With the growth of cloud computing and the changing manner in which individuals and businesses interact with data, it is increasingly important to manage data efficiently and reliably. The RESAR project tackles the problem of building ever-larger data stores, and offers a novel approach to reducing the energy impact of such increases in scale while allowing easier management and adaptation of the system as it ages. In other words, RESAR offers a means to gracefully adapt a storage system to offer increased reliability or performance as demanded by the systems' age or administrator's requirements. This project develops, studies, and optimizes reliable, energy-efficient storage needed in modern data centers and large-scale data storage environments, and allows such storage systems to gracefully increase its performance and reliability while efficiently scaling to millions of storage devices.

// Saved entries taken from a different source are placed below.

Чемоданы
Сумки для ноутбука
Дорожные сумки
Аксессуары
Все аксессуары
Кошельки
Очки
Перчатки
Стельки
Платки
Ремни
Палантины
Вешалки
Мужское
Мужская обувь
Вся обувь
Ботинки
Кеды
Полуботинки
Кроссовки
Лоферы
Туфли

For storage systems to be feasible and manageable at increasing scales, need to be self-healing and self-optimizing, able to adapt to aging and new components whilst dynamically recovering from inevitable component failures. Cloud computing promises savings in staffing as the volume of work in a data center would be distributed over fewer, but better trained staff. While the increasing scale of such data centers offers greater opportunities for energy-saving measures to become more effective, such scales rapidly increase fears of individual components failing. This demands that such large scale storage systems be arranged in such a way as to offer an ability to survive the failure of multiple components, and to do so with minimal management overheads.

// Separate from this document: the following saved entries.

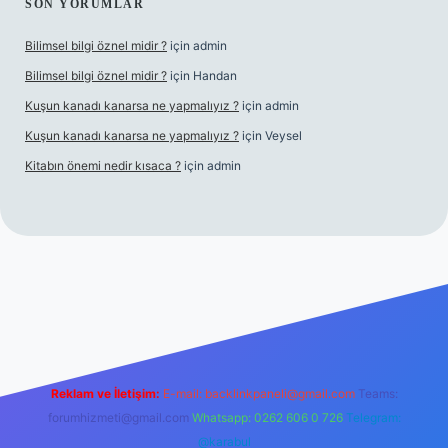
SON YORUMLAR
Bilimsel bilgi öznel midir ?
için
admin
Bilimsel bilgi öznel midir ?
için
Handan
Kuşun kanadı kanarsa ne yapmalıyız ?
için
admin
Kuşun kanadı kanarsa ne yapmalıyız ?
için
Veysel
Kitabın önemi nedir kısaca ?
için
admin
grand opera bet giriş
Reklam ve İletişim:
E-mail:
backlinkpaneli@gmail.com
Teams:
forumhizmeti@gmail.com
Whatsapp: 0262 606 0 726
Telegram:
@karabul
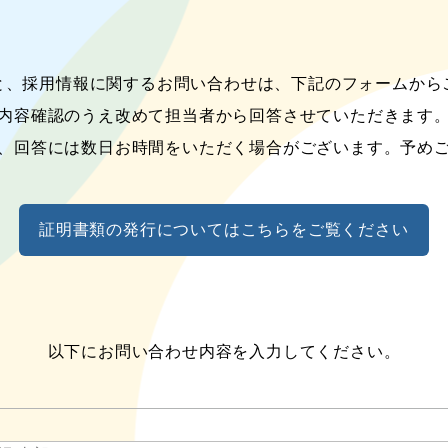
桜秀会ケアプランセンター山の手
満快のふる郷山の手ショートステイセンター
と、採用情報に関するお問い合わせは、下記のフォームから
内容確認のうえ改めて担当者から回答させていただきます
、回答には数日お時間をいただく場合がございます。予め
用情報
証明書類の発行についてはこちらをご覧ください
問合せ
以下にお問い合わせ内容を入力してください。
報公開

To survive the increasingly likely component failures (brought about by the increasing numbers of components in ever-growing data warehouses), storage systems typically employ some form of data replication or redundancy scheme. This strategy not only protects data against loss, but also allows faster access. Unfortunately, doubling or tripling the number of storage devices (or entire data centers) comes at a considerable cost. Alternatively, a site could use erasure correcting codes that provide protection against device failures while only increasing hardware demands by a smaller increment. But such erasure correcting schemes offer limited scalability and can complicate the implementation and self-management of a system considerably. The RESAR approach is to employ novel erasure codes that allow faster layout restructuring, while offering increased scalability, and improved reliability over competing schemes. RESAR allows for restructuring on the fly, and as such, has the added benefit of being complementary to data relocation tasks necessary for routine maintenance and optimization.
Cloud computing and data centers are taking hold as technologies with great promise for cheaper, more flexible, and more energy-efficient information processing. RESAR enables cheaper, more reliable, automated and more easily scaled storage systems. RESAR offers a novel graph representation of a failure tolerance scheme that allows the construction of flexible, dynamically reconfigurable, parity-based redundancy schemes that are well-suited for cloud storage infrastructure. By offering the benefits of more highly-convolved erasure coding schemes, whilst remaining simple and efficient, RESAR offers a new path to self-organizing large-scale storage systems. The resulting systems are more maintainable, easily reconfigured for increasing levels of reliability on-demand, and more cost effective. This efficiency further extends to reduced maintenance and energy demands.